WORK TO COMPLETE: What lines in the records include the string "Phemex"? Return each one.

(Transcribed page contents)

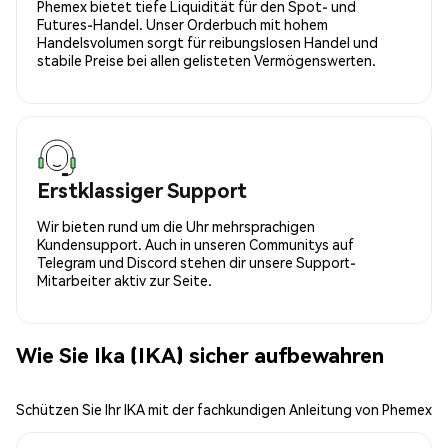
Phemex bietet tiefe Liquidität für den Spot- und
Futures-Handel. Unser Orderbuch mit hohem
Handelsvolumen sorgt für reibungslosen Handel und
stabile Preise bei allen gelisteten Vermögenswerten.
Erstklassiger Support
Wir bieten rund um die Uhr mehrsprachigen
Kundensupport. Auch in unseren Communitys auf
Telegram und Discord stehen dir unsere Support-
Mitarbeiter aktiv zur Seite.
Wie Sie Ika (IKA) sicher aufbewahren
Schützen Sie Ihr IKA mit der fachkundigen Anleitung von Phemex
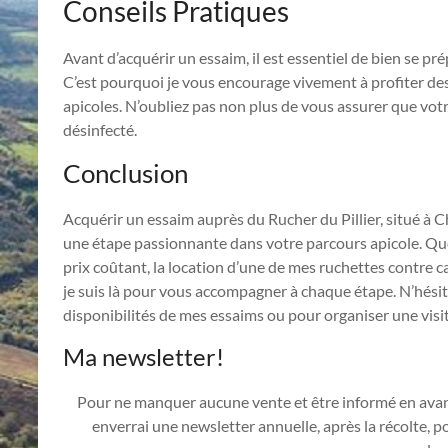
Conseils Pratiques
Avant d’acquérir un essaim, il est essentiel de bien se pré
C’est pourquoi je vous encourage vivement à profiter de
apicoles. N’oubliez pas non plus de vous assurer que votr
désinfecté.
Conclusion
Acquérir un essaim auprès du Rucher du Pillier, situé à 
une étape passionnante dans votre parcours apicole. Que
prix coûtant, la location d’une de mes ruchettes contre c
je suis là pour vous accompagner à chaque étape. N’hésit
disponibilités de mes essaims ou pour organiser une visit
Ma newsletter!
Pour ne manquer aucune vente et être informé en ava
enverrai une newsletter annuelle, après la récolte, 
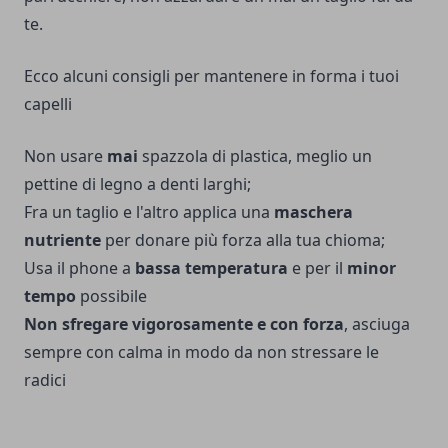
te.
Ecco alcuni consigli per mantenere in forma i tuoi
capelli
Non usare
mai
spazzola di plastica, meglio un
pettine di legno a denti larghi;
Fra un taglio e l'altro applica una
maschera
nutriente
per donare più forza alla tua chioma;
Usa il phone a
bassa temperatura
e per il
minor
tempo
possibile
Non sfregare vigorosamente e con forza
, asciuga
sempre con calma in modo da non stressare le
radici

ANSWER SPACE:
Phemex bietet tiefe Liquidität für den Spot- und
Schützen Sie Ihr IKA mit der fachkundigen Anleitung von Phemex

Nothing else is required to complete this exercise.